Or, you could use a graph database and stop having frustrating relational impeda...

danbruc · on July 21, 2023

That will depend on which graph database you use as a graph database might just store the graph in an underlying relational database. And it will also depend on what kind of data you have and what kind of queries you want to perform. For a graph database it might be faster to navigate along links in the graph but I would guess you will have to pay a big performance penalty if you have to operate orthogonally to your links, like aggregate across all instances of some entity.

victor106 · on July 21, 2023

That sounds too good to be true. Is that really true of all grapdb’s?

Also, if that’s really true why can’t everyone just use graphdb’s?

EGreg · on July 21, 2023

Because of vendor lock-in with the LAMP stack over the years. Every host used MySQL, how many had Neo4j as available?

coding123 · on July 21, 2023

Graph databases don't solve that. All databases, document, graph, rel ALL implement indexes to find specific things in the exactly the same way. Very well known tree, hash and other techniques.

The representation (outside of indexing) has properties that make your USE CASE better or worse. EGreg would not be someone to hire to architect a solution. He'll just put your 1Trillion row per month use-case in a graph DB like Neo4J and you'll just watch it fall over when you run billing.

e12e · on July 21, 2023

How big is the 1 though?

hinkley · on July 21, 2023

When you’re talking about data sets so large they dictate what hardware you use, and introduce terms like “cluster”, then 1 = √n

Which is why we need a version 2 of complexity theory, that doesn’t treat memory access or arithmetic on arbitrary precision numbers (aka as n actually goes to infinity) as O(1) operations. They aren’t. Which every large system engineer knows but few will talk about.

hansvm · on July 21, 2023

Why sqrt(n) and not log(n)?

And that complexity theory already exists. Typical whiteboard engineering uses transdichotomous models to gloss over some polylogarithmic factors (as do much of the literature), but more accurate models exist.

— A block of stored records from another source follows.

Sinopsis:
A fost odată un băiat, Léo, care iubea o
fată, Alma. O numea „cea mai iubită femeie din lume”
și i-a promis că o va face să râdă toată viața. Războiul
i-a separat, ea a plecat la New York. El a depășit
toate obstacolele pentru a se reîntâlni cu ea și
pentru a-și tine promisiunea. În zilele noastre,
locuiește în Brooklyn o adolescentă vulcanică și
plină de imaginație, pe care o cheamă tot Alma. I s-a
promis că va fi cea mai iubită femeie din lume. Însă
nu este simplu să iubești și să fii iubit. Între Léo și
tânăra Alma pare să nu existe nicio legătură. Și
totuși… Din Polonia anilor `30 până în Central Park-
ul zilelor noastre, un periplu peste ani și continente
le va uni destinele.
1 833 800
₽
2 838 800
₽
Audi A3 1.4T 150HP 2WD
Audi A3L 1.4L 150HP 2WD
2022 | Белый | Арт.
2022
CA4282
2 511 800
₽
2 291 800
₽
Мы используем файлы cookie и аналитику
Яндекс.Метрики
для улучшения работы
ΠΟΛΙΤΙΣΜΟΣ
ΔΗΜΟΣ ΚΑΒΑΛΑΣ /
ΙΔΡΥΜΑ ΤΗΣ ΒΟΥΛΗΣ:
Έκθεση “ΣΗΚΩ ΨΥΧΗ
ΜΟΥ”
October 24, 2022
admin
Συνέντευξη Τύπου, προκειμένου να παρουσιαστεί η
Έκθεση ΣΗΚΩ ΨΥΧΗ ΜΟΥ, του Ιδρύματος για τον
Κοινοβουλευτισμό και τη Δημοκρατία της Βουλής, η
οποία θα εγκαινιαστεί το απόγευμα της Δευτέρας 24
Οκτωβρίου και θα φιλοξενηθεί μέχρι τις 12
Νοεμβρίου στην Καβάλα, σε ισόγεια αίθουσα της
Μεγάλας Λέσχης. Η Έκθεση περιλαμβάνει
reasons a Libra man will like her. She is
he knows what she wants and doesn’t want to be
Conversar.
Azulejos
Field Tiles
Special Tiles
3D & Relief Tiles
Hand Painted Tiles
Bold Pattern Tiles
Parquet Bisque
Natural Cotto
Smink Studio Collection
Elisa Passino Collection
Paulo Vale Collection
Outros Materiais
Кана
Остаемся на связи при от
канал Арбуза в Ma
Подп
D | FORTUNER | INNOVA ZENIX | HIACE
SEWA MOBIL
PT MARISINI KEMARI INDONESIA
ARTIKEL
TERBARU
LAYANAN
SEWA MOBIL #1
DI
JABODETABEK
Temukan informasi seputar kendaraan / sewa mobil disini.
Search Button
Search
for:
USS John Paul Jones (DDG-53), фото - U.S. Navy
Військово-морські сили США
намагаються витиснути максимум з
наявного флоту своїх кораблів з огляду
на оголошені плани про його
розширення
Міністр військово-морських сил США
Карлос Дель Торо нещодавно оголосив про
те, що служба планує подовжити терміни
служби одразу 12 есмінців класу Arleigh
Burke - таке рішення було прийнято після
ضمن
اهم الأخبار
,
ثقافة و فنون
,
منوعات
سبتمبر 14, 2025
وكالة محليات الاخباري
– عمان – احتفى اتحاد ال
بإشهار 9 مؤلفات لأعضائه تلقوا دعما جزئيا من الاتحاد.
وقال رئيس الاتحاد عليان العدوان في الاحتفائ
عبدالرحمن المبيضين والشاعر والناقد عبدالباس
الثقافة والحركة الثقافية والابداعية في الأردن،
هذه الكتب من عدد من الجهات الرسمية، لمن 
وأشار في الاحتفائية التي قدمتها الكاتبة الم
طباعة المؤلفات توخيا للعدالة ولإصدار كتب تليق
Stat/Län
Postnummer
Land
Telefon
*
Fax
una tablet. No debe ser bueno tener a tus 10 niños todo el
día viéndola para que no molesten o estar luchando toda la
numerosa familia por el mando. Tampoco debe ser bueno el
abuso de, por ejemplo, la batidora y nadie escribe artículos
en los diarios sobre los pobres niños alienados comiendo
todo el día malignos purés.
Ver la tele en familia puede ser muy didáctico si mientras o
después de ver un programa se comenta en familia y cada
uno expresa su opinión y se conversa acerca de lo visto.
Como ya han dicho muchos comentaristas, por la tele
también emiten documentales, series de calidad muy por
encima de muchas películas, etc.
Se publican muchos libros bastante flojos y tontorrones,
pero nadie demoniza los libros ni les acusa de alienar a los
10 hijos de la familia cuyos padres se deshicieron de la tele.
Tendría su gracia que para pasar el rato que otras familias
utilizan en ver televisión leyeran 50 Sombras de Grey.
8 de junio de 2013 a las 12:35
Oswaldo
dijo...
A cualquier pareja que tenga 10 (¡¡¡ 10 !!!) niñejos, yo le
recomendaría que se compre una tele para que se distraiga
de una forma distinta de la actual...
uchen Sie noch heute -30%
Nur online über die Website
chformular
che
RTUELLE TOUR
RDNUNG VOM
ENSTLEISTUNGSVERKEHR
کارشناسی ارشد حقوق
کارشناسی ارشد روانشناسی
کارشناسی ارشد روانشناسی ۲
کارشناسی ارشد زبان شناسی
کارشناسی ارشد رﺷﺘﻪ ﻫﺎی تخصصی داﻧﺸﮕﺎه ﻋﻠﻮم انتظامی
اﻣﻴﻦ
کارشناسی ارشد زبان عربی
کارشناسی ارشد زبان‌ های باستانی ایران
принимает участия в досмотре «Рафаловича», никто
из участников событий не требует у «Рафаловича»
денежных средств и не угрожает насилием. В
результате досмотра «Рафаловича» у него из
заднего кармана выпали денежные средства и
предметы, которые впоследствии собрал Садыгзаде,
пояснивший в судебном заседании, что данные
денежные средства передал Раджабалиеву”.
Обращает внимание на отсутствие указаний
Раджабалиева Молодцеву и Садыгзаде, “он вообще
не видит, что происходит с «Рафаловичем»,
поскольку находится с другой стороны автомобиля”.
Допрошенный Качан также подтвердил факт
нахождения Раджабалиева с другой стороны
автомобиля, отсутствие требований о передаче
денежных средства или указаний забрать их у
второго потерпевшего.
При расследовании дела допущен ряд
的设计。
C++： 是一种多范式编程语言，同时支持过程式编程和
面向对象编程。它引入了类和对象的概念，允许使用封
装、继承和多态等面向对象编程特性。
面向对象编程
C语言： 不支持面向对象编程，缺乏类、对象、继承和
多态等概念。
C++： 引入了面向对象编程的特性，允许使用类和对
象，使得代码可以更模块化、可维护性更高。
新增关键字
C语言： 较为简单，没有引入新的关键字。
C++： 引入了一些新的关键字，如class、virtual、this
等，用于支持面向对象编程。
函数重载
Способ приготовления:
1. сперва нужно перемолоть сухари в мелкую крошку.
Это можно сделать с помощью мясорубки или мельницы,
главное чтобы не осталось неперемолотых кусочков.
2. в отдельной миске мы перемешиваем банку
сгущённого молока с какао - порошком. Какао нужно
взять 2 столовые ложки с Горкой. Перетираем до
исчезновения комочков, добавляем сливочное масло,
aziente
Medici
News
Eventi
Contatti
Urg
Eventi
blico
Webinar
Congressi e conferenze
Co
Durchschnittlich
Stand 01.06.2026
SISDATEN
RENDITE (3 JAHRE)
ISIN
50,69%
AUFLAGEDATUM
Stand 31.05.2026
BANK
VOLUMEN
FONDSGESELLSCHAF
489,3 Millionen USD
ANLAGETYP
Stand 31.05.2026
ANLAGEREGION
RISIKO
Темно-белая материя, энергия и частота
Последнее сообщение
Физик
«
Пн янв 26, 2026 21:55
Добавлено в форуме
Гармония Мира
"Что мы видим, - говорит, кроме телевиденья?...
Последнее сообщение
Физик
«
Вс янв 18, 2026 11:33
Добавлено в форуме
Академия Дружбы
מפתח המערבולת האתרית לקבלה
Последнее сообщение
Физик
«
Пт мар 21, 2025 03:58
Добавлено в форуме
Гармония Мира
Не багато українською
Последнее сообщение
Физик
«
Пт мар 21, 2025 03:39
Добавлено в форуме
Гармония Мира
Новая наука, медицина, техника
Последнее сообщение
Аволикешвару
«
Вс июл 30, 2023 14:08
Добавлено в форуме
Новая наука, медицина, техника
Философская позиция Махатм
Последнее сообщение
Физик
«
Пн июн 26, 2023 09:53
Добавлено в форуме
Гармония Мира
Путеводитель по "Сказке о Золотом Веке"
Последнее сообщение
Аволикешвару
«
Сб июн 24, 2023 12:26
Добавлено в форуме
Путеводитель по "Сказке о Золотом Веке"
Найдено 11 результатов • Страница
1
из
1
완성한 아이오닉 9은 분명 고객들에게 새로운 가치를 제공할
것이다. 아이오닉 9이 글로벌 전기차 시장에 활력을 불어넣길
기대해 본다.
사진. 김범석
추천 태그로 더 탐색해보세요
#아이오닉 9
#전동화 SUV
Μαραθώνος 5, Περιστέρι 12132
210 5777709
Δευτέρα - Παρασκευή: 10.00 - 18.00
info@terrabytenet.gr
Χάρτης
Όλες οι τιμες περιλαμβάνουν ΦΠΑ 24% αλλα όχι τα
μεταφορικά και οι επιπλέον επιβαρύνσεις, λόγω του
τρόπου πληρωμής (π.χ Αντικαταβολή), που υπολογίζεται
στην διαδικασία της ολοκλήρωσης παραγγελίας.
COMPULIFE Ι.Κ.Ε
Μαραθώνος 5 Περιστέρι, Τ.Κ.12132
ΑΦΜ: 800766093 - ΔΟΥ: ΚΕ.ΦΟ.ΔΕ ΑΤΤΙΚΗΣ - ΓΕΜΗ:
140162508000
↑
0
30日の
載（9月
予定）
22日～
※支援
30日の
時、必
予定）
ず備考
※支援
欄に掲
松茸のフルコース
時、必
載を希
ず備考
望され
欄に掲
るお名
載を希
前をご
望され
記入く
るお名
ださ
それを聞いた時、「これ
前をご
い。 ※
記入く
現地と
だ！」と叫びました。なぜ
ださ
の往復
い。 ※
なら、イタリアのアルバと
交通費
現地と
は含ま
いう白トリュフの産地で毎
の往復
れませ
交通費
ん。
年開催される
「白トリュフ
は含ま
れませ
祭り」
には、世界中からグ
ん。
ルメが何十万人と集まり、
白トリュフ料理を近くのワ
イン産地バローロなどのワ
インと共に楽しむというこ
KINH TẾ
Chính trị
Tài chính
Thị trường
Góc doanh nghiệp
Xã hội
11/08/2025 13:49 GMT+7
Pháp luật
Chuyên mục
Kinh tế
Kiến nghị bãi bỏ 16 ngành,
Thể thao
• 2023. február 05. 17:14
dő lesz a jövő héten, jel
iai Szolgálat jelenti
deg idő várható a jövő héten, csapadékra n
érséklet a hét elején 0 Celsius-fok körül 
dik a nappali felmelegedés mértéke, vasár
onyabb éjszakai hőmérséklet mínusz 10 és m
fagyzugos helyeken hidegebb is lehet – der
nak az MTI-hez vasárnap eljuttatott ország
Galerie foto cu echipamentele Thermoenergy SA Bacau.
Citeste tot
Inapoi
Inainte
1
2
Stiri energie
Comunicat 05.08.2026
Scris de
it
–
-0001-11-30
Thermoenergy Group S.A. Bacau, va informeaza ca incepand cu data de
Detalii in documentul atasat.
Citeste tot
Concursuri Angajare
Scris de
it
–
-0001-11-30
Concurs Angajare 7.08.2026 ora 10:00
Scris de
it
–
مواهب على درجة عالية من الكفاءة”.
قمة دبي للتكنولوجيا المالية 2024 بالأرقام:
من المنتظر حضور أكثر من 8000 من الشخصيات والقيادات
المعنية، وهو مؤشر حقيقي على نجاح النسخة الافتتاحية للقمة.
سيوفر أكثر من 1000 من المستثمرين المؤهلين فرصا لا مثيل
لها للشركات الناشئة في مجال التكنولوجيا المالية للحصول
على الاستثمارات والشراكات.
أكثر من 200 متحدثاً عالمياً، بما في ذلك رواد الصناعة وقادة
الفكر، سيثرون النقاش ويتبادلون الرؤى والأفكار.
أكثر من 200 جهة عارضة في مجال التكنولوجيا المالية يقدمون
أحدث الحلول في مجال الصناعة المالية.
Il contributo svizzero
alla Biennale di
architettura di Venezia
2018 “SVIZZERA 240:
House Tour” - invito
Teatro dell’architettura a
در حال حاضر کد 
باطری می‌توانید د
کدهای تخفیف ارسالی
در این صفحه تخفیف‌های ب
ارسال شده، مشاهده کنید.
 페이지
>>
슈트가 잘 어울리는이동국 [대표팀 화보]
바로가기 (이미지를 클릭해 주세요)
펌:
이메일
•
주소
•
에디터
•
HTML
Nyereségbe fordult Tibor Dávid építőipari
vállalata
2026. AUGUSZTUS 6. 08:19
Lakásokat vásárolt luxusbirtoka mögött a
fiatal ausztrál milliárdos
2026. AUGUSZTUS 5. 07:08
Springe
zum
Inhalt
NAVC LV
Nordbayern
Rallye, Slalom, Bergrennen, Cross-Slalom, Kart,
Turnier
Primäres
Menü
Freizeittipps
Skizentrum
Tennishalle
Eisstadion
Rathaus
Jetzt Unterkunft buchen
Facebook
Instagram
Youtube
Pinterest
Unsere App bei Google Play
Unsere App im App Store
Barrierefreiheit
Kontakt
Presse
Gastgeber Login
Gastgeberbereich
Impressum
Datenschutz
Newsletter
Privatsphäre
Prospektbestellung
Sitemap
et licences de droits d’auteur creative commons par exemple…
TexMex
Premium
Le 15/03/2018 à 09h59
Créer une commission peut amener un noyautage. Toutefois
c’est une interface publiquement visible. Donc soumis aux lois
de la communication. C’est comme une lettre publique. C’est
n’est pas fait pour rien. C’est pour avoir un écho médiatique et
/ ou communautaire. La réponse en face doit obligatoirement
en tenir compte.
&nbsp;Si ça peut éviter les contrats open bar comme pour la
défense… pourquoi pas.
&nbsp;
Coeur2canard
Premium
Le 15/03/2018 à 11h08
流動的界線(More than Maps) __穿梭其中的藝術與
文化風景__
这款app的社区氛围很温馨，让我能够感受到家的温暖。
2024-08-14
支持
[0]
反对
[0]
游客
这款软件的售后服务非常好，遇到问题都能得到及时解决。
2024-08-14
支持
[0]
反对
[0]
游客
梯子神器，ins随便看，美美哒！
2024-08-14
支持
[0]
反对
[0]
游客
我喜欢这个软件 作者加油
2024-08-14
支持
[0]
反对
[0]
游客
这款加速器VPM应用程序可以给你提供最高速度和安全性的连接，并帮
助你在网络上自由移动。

The difference isn't usually super relevant when comparing multiple solutions all using the same model of computation though since the extra terms don't tend to bump one complexity class above another when switching models, and if you cared about actual runtime characteristics you wouldn't be relying on log factors in such a crude tool anyway.

hinkley · on July 21, 2023

Speed of light.

Imagine a data center containing exabytes of data. How long does it take to access an arbitrary bit of that data?

We use clusters because computers cannot contain an infinite amount of memory, storage, or CPUs, because of physics. You see this same thing play out at smaller scales but it's more obvious at the macro scale. More addresses take logn time to sort out, but time to access is measured in radii, not gate depth.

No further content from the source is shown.